- Exercise goal -
Write back every entry exactly as it reads, with the pictures left behind.

Document understanding data
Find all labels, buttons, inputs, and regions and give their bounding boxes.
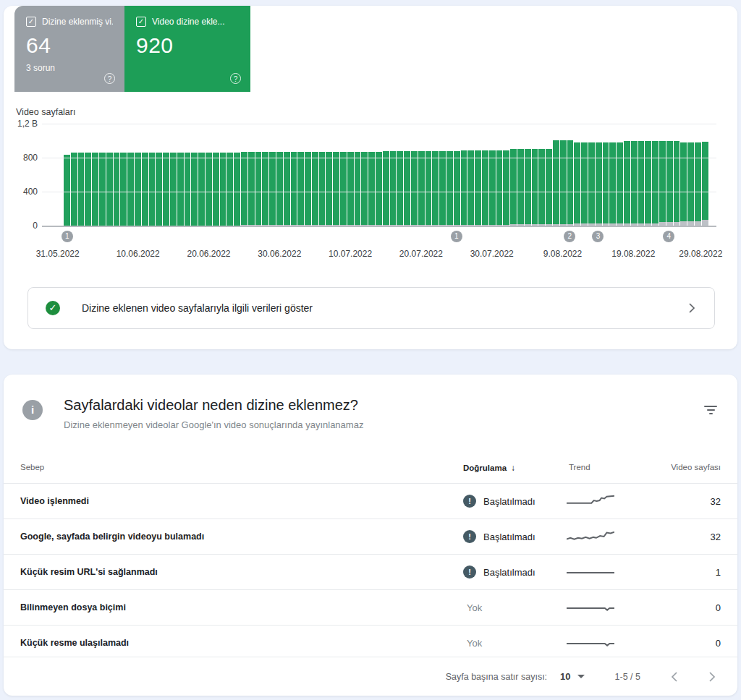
chart-bar[interactable]	[191, 153, 198, 226]
chart-bar[interactable]	[609, 142, 616, 226]
chart-bar[interactable]	[163, 153, 169, 226]
chart-bar[interactable]	[99, 153, 106, 226]
chart-bar[interactable]	[596, 142, 602, 226]
show-indexed-data-banner[interactable]: ✓ Dizine eklenen video sayfalarıyla ilgi…	[27, 287, 715, 329]
table-row[interactable]: Küçük resme ulaşılamadıYok0	[4, 625, 737, 660]
chart-bar[interactable]	[220, 153, 226, 226]
chart-bar[interactable]	[432, 151, 439, 226]
chart-bar[interactable]	[411, 151, 418, 226]
chart-bar[interactable]	[617, 142, 623, 226]
chart-bar[interactable]	[64, 155, 70, 226]
chart-bar[interactable]	[624, 141, 630, 226]
chart-bar[interactable]	[560, 140, 567, 226]
chart-bar[interactable]	[297, 152, 304, 226]
chart-bar[interactable]	[581, 142, 588, 226]
chart-bar[interactable]	[347, 152, 354, 226]
filter-icon[interactable]	[704, 406, 717, 417]
chart-bar[interactable]	[418, 151, 425, 226]
column-header-video-sayfasi[interactable]: Video sayfası	[671, 463, 721, 471]
chart-bar[interactable]	[574, 142, 580, 226]
chart-bar[interactable]	[489, 150, 496, 226]
chart-bar[interactable]	[603, 142, 609, 226]
chart-bar[interactable]	[439, 151, 446, 226]
chart-bar[interactable]	[503, 150, 509, 226]
help-icon[interactable]: ?	[104, 73, 115, 84]
issue-marker[interactable]: 3	[592, 231, 604, 242]
chart-bar[interactable]	[156, 153, 162, 226]
chart-bar[interactable]	[226, 153, 233, 226]
chart-bar[interactable]	[368, 152, 375, 226]
checkbox-checked-icon[interactable]: ✓	[26, 17, 36, 27]
chart-bar[interactable]	[454, 151, 460, 226]
chart-bar[interactable]	[177, 153, 184, 226]
metric-card-not-indexed[interactable]: ✓ Dizine eklenmiş vi... 64 3 sorun ?	[14, 6, 124, 92]
chart-bar[interactable]	[538, 149, 545, 226]
metric-card-indexed[interactable]: ✓ Video dizine ekle... 920 ?	[124, 6, 250, 92]
chart-bar[interactable]	[695, 142, 701, 226]
chart-bar[interactable]	[397, 151, 403, 226]
chart-bar[interactable]	[553, 140, 559, 226]
chart-bar[interactable]	[390, 151, 397, 226]
chart-bar[interactable]	[170, 153, 177, 226]
column-header-sebep[interactable]: Sebep	[20, 463, 44, 471]
chart-bar[interactable]	[333, 152, 339, 226]
table-row[interactable]: Video işlenmedi!Başlatılmadı32	[4, 483, 737, 518]
column-header-trend[interactable]: Trend	[569, 463, 590, 471]
checkbox-checked-icon[interactable]: ✓	[136, 17, 146, 27]
chart-bar[interactable]	[185, 153, 191, 226]
issue-marker[interactable]: 1	[451, 231, 462, 242]
chart-bar[interactable]	[687, 142, 694, 226]
chart-bar[interactable]	[319, 152, 326, 226]
chart-bar[interactable]	[361, 152, 368, 226]
chart-bar[interactable]	[652, 141, 659, 226]
chart-bar[interactable]	[517, 149, 524, 226]
chart-bar[interactable]	[645, 141, 651, 226]
chart-bar[interactable]	[149, 153, 156, 226]
chart-bar[interactable]	[631, 141, 638, 226]
chart-bar[interactable]	[659, 141, 666, 226]
rows-per-page-value[interactable]: 10	[560, 671, 570, 682]
chart-bar[interactable]	[588, 142, 595, 226]
chart-bar[interactable]	[467, 150, 474, 226]
chart-bar[interactable]	[106, 153, 113, 226]
chart-bar[interactable]	[680, 142, 687, 226]
chart-bar[interactable]	[291, 152, 297, 226]
chart-bar[interactable]	[376, 152, 382, 226]
chart-bar[interactable]	[78, 153, 85, 226]
chart-bar[interactable]	[213, 153, 219, 226]
issue-marker[interactable]: 1	[62, 231, 73, 242]
issue-marker[interactable]: 4	[663, 231, 674, 242]
issue-marker[interactable]: 2	[564, 231, 575, 242]
chart-bar[interactable]	[546, 149, 552, 226]
chart-bar[interactable]	[340, 152, 347, 226]
chart-bar[interactable]	[255, 152, 262, 226]
chart-bar[interactable]	[355, 152, 361, 226]
chart-bar[interactable]	[674, 141, 680, 226]
help-icon[interactable]: ?	[230, 73, 241, 84]
chart-bar[interactable]	[532, 149, 538, 226]
chevron-right-icon[interactable]	[688, 302, 695, 314]
chart-bar[interactable]	[312, 152, 318, 226]
chart-bar[interactable]	[135, 153, 141, 226]
chart-bar[interactable]	[461, 150, 467, 226]
table-row[interactable]: Google, sayfada belirgin videoyu bulamad…	[4, 518, 737, 554]
chart-bar[interactable]	[284, 152, 290, 226]
chart-bar[interactable]	[120, 153, 127, 226]
chart-bar[interactable]	[446, 151, 453, 226]
chart-bar[interactable]	[482, 150, 488, 226]
chart-bar[interactable]	[383, 151, 389, 226]
chart-bar[interactable]	[326, 152, 332, 226]
chart-bar[interactable]	[71, 153, 77, 226]
chart-bar[interactable]	[269, 152, 276, 226]
chart-bar[interactable]	[702, 142, 708, 226]
chart-bar[interactable]	[404, 151, 410, 226]
next-page-button[interactable]	[708, 671, 716, 683]
chart-bar[interactable]	[425, 151, 432, 226]
chart-bar[interactable]	[142, 153, 148, 226]
chart-bar[interactable]	[198, 153, 205, 226]
chart-bar[interactable]	[567, 140, 574, 226]
previous-page-button[interactable]	[671, 671, 678, 683]
chart-bar[interactable]	[276, 152, 283, 226]
table-row[interactable]: Bilinmeyen dosya biçimiYok0	[4, 589, 737, 625]
chart-bar[interactable]	[206, 153, 212, 226]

- Answer to this problem -
Find all labels, buttons, inputs, and regions and give their bounding boxes.
chart-bar[interactable]	[191, 153, 198, 226]
chart-bar[interactable]	[609, 142, 616, 226]
chart-bar[interactable]	[163, 153, 169, 226]
chart-bar[interactable]	[99, 153, 106, 226]
chart-bar[interactable]	[596, 142, 602, 226]
show-indexed-data-banner[interactable]: ✓ Dizine eklenen video sayfalarıyla ilgi…	[27, 287, 715, 329]
table-row[interactable]: Küçük resme ulaşılamadıYok0	[4, 625, 737, 660]
chart-bar[interactable]	[220, 153, 226, 226]
chart-bar[interactable]	[432, 151, 439, 226]
chart-bar[interactable]	[411, 151, 418, 226]
chart-bar[interactable]	[617, 142, 623, 226]
chart-bar[interactable]	[64, 155, 70, 226]
chart-bar[interactable]	[624, 141, 630, 226]
chart-bar[interactable]	[560, 140, 567, 226]
chart-bar[interactable]	[297, 152, 304, 226]
chart-bar[interactable]	[581, 142, 588, 226]
chart-bar[interactable]	[347, 152, 354, 226]
filter-icon[interactable]	[704, 406, 717, 417]
chart-bar[interactable]	[418, 151, 425, 226]
column-header-video-sayfasi[interactable]: Video sayfası	[671, 463, 721, 471]
chart-bar[interactable]	[574, 142, 580, 226]
chart-bar[interactable]	[489, 150, 496, 226]
chart-bar[interactable]	[603, 142, 609, 226]
chart-bar[interactable]	[439, 151, 446, 226]
chart-bar[interactable]	[503, 150, 509, 226]
help-icon[interactable]: ?	[104, 73, 115, 84]
issue-marker[interactable]: 3	[592, 231, 604, 242]
chart-bar[interactable]	[156, 153, 162, 226]
chart-bar[interactable]	[226, 153, 233, 226]
chart-bar[interactable]	[368, 152, 375, 226]
checkbox-checked-icon[interactable]: ✓	[26, 17, 36, 27]
chart-bar[interactable]	[454, 151, 460, 226]
chart-bar[interactable]	[177, 153, 184, 226]
metric-card-not-indexed[interactable]: ✓ Dizine eklenmiş vi... 64 3 sorun ?	[14, 6, 124, 92]
chart-bar[interactable]	[538, 149, 545, 226]
metric-card-indexed[interactable]: ✓ Video dizine ekle... 920 ?	[124, 6, 250, 92]
chart-bar[interactable]	[695, 142, 701, 226]
chart-bar[interactable]	[397, 151, 403, 226]
chart-bar[interactable]	[553, 140, 559, 226]
chart-bar[interactable]	[390, 151, 397, 226]
chart-bar[interactable]	[170, 153, 177, 226]
column-header-sebep[interactable]: Sebep	[20, 463, 44, 471]
chart-bar[interactable]	[333, 152, 339, 226]
table-row[interactable]: Video işlenmedi!Başlatılmadı32	[4, 483, 737, 518]
column-header-trend[interactable]: Trend	[569, 463, 590, 471]
checkbox-checked-icon[interactable]: ✓	[136, 17, 146, 27]
chart-bar[interactable]	[185, 153, 191, 226]
issue-marker[interactable]: 1	[451, 231, 462, 242]
chart-bar[interactable]	[687, 142, 694, 226]
chart-bar[interactable]	[319, 152, 326, 226]
chart-bar[interactable]	[361, 152, 368, 226]
chart-bar[interactable]	[652, 141, 659, 226]
chart-bar[interactable]	[517, 149, 524, 226]
chart-bar[interactable]	[645, 141, 651, 226]
chart-bar[interactable]	[149, 153, 156, 226]
chart-bar[interactable]	[631, 141, 638, 226]
chart-bar[interactable]	[659, 141, 666, 226]
rows-per-page-value[interactable]: 10	[560, 671, 570, 682]
chart-bar[interactable]	[588, 142, 595, 226]
chart-bar[interactable]	[467, 150, 474, 226]
chart-bar[interactable]	[106, 153, 113, 226]
chart-bar[interactable]	[680, 142, 687, 226]
chart-bar[interactable]	[291, 152, 297, 226]
chart-bar[interactable]	[376, 152, 382, 226]
chart-bar[interactable]	[78, 153, 85, 226]
chart-bar[interactable]	[213, 153, 219, 226]
issue-marker[interactable]: 1	[62, 231, 73, 242]
issue-marker[interactable]: 4	[663, 231, 674, 242]
issue-marker[interactable]: 2	[564, 231, 575, 242]
chart-bar[interactable]	[546, 149, 552, 226]
chart-bar[interactable]	[340, 152, 347, 226]
chart-bar[interactable]	[255, 152, 262, 226]
chart-bar[interactable]	[355, 152, 361, 226]
chart-bar[interactable]	[674, 141, 680, 226]
help-icon[interactable]: ?	[230, 73, 241, 84]
chart-bar[interactable]	[532, 149, 538, 226]
chevron-right-icon[interactable]	[688, 302, 695, 314]
chart-bar[interactable]	[312, 152, 318, 226]
chart-bar[interactable]	[135, 153, 141, 226]
chart-bar[interactable]	[461, 150, 467, 226]
table-row[interactable]: Google, sayfada belirgin videoyu bulamad…	[4, 518, 737, 554]
chart-bar[interactable]	[284, 152, 290, 226]
chart-bar[interactable]	[120, 153, 127, 226]
chart-bar[interactable]	[446, 151, 453, 226]
chart-bar[interactable]	[482, 150, 488, 226]
chart-bar[interactable]	[383, 151, 389, 226]
chart-bar[interactable]	[326, 152, 332, 226]
chart-bar[interactable]	[71, 153, 77, 226]
chart-bar[interactable]	[269, 152, 276, 226]
chart-bar[interactable]	[702, 142, 708, 226]
chart-bar[interactable]	[404, 151, 410, 226]
next-page-button[interactable]	[708, 671, 716, 683]
chart-bar[interactable]	[425, 151, 432, 226]
chart-bar[interactable]	[142, 153, 148, 226]
chart-bar[interactable]	[198, 153, 205, 226]
chart-bar[interactable]	[567, 140, 574, 226]
previous-page-button[interactable]	[671, 671, 678, 683]
chart-bar[interactable]	[276, 152, 283, 226]
table-row[interactable]: Bilinmeyen dosya biçimiYok0	[4, 589, 737, 625]
chart-bar[interactable]	[206, 153, 212, 226]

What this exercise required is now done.